What is expected. Could you copy every line of the data that contains the word "class"?

----- Data for analysis

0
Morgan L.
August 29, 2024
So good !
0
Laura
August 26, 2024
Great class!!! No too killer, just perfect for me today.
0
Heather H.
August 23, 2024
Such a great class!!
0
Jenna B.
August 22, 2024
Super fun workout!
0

----------

Output for this task.
Great class!!! No too killer, just perfect for me today.
Such a great class!!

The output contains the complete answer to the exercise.